広報誌「かけはし」
 

■2017年10月 No.553



 9月13日、定例の理事会を開催し、中央情勢報告を中心議題として審議した。はじめに、出席者の交代があった理事組合(シャープ健保)の紹介があった。

1. 中央情勢

(1) 厚労省の2018年度予算概算要求
   総額は、2017年度予算対比7426億円増(2.4%増)の31兆4298億円となった。高齢化に伴う増加額は6300億円で、1年間5000億円増にとどめるとした先の政府目標を1300億円上回った。
(2) 介護納付金総報酬割にかかる負担軽減策
   納付金額に上限を設定し、負担の特に重い保険者の負担を軽減するもの。国庫補助の対象となるのは、上限に該当しない保険者(約68%)と、負担調整見込額を含めて、上限設定前よりも納付金額が高くなる保険者(約5%)の合計約73%の保険者。
(3) 2015年度特定健診・保健指導実施状況
   特定健診対象者数は約5396万人、受診者数は約2706万人で、実施率は50.1%。特定保健指導対象者数は453万人(対象者率16.7%)、終了者数は79万人(実施率17.5%)だった。制度開始から7年が経過したが、伸び率は低調なままである。
(4) 2025年度に向けた健保連の国民医療費等の推計
   2025年度には、今の1.4倍の57.8兆円に増加する。65歳以上高齢者の医療費は1.5倍、特に後期高齢者医療費は25.4兆円となり、1.7倍に急増。
 1人あたり医療費は、前期高齢者は67万円、後期高齢者は120万円に増える見通し。前期高齢者は、0〜64歳の3倍程度、後期高齢者は5倍以上となる。
 健保組合の高齢者医療への拠出金額が、2025年度には法定給付費を上回る(法定給付費:2015年度比16.5%増、拠出金:同38.6%増)。
 2025年度には、健保組合の経常収支均衡保険料率(平均)は11.8%まで上昇。協会けんぽの収支均衡保険料率(推計12.5%)以上の健保組合は380組合。これらが解散した場合の国の財政負担は1800億円と見込まれる。
(5) 2025年度に向けた健保連の医療保険制度改革の考え方
   国民皆保険制度を将来につなげるには、医療保険財政の安定化が最重要課題である。医療費増嵩の抑制と高齢者医療制度の改革を中心に、医療保険制度の抜本的改革を先送りせずに断行すべきである。
 改革への課題と、健保組合・健保連の考え方については、@現役世代にかかる拠出金等の負担に一定の歯止めをA高齢者にも応分の負担B必要な税財源の確保―を中心に、医療費の伸びを抑制し、健康な高齢者(=支える側)を増やすことなども挙げられている。
(6) 2017年度下半期の健保連の広報事業
   主張展開の基本的な考え方は、「加入者・事業主・国会議員」の3つの対象に分けて、それぞれにふさわしい内容を強く訴える。

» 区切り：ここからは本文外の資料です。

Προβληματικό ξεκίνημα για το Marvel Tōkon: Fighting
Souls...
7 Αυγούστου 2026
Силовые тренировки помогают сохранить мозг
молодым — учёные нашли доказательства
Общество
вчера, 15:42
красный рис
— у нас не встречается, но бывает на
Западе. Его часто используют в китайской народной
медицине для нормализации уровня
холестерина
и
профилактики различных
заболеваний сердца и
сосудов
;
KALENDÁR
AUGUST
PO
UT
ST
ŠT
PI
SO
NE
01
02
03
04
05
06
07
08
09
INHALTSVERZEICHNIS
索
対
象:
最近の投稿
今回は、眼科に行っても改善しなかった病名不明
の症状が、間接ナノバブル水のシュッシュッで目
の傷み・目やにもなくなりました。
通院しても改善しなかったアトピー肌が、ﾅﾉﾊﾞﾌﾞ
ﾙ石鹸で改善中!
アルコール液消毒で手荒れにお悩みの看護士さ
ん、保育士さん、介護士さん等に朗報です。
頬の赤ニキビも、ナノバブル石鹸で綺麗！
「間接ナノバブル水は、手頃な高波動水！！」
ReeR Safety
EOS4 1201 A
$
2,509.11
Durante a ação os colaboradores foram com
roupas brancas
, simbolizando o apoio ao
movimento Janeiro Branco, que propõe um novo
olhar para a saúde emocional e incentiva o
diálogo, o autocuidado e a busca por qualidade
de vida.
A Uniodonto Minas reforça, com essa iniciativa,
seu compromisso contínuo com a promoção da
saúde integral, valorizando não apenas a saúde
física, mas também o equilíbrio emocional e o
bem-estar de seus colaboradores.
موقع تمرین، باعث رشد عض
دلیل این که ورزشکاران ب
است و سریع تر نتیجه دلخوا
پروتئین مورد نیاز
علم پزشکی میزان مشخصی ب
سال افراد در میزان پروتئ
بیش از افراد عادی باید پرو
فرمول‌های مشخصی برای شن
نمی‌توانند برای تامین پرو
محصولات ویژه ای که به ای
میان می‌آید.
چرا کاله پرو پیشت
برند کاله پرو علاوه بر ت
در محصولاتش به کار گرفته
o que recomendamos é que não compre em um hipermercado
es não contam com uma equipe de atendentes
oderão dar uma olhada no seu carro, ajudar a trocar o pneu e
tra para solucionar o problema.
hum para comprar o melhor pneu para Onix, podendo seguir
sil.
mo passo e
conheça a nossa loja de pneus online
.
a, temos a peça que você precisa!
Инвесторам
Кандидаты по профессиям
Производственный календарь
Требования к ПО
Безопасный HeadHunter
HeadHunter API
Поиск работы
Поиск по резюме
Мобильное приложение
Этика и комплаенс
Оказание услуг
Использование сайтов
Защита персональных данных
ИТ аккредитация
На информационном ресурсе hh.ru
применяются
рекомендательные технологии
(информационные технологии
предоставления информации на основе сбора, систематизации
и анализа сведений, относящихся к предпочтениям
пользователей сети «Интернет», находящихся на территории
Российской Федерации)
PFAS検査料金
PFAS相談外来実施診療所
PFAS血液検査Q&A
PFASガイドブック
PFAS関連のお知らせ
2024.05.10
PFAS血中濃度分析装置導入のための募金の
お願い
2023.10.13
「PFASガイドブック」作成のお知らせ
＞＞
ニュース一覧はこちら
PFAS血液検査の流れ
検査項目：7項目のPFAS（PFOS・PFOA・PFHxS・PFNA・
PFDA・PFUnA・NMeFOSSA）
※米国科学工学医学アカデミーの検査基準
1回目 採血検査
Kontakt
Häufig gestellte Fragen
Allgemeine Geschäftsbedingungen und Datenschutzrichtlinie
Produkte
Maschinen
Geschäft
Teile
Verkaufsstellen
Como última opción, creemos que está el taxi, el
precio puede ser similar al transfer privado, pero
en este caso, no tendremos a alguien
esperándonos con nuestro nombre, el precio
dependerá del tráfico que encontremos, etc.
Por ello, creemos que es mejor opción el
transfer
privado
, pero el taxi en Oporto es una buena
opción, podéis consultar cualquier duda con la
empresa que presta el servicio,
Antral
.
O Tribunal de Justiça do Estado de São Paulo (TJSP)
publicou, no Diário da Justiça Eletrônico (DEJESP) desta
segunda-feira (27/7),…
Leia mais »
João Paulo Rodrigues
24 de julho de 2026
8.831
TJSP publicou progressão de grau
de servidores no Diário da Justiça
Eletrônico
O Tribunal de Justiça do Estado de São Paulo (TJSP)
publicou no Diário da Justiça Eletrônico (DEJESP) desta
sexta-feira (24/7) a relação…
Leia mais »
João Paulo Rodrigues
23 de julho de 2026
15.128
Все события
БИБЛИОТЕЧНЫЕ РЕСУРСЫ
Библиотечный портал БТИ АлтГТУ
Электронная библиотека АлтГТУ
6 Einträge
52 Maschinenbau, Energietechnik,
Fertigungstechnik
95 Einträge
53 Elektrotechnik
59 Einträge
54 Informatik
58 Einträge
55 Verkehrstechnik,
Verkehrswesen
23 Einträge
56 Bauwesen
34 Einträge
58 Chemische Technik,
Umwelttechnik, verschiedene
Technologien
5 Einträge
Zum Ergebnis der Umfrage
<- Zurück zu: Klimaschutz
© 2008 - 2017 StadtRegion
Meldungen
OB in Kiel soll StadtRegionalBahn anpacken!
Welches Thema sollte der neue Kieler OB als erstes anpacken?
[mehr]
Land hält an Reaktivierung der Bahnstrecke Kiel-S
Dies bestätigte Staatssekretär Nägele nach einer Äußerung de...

キャッチコピーを含め、内容の訴え方を工夫し、受け手にインパクトを与えるものとする。なお、新たに追加して実施するものとして、リーフレット(パンフレット)の作成、動画作成、雑誌への意見広告を予定している。
 また、主張の展開と並行し、マスコミへの対応も行っていく。
(7) 健保組合決算見込(2016年度)
   全国1399健保組合の2016年度決算は、2373億円の経常黒字の見込み。短時間労働者の適用拡大等、被保険者数の大幅増による保険料収入の増加が影響した。平均保険料率は9.110%で、協会けんぽの保険料率(10%)以上の組合は304組合あった。(詳細はこちら
(8) 高額レセプトの状況(2016年度)
   健保連は、2016年度高額医療交付金交付事業から、高額レセプトの状況をまとめた。
 1カ月医療費が1000万円を超えるレセプトが、前年度より123件増加し、484件となり過去最多を更新した。上位2件は1億円を超え、2000万円以上の件数も69件あり、医療費の高額化傾向を示す結果となった。

2. 大阪連合会活動

(1) 広報委員会
   広報委員会から、かけはし9月号の編集概要の報告があった。
(2) 報告事項
   川隅専務理事から、「あしたの健保プロジェクト」に関して、塩野義健保組合の健康経営への取り組みについて紹介。また、大阪連合会が行う、中小規模の健康優良法人認定についての説明があった。
 去る7月29日に開催した「健康みらいトークin大阪」について、無事に終了できたことへのお礼と、記事掲載の連絡があった。今後の予定として、10月7日に開催される「健康みらいトークin神戸」についても紹介があった。
 加えて、11月22日に開催される「世界健康フォーラム」についても開催内容と参加者募集の紹介があった。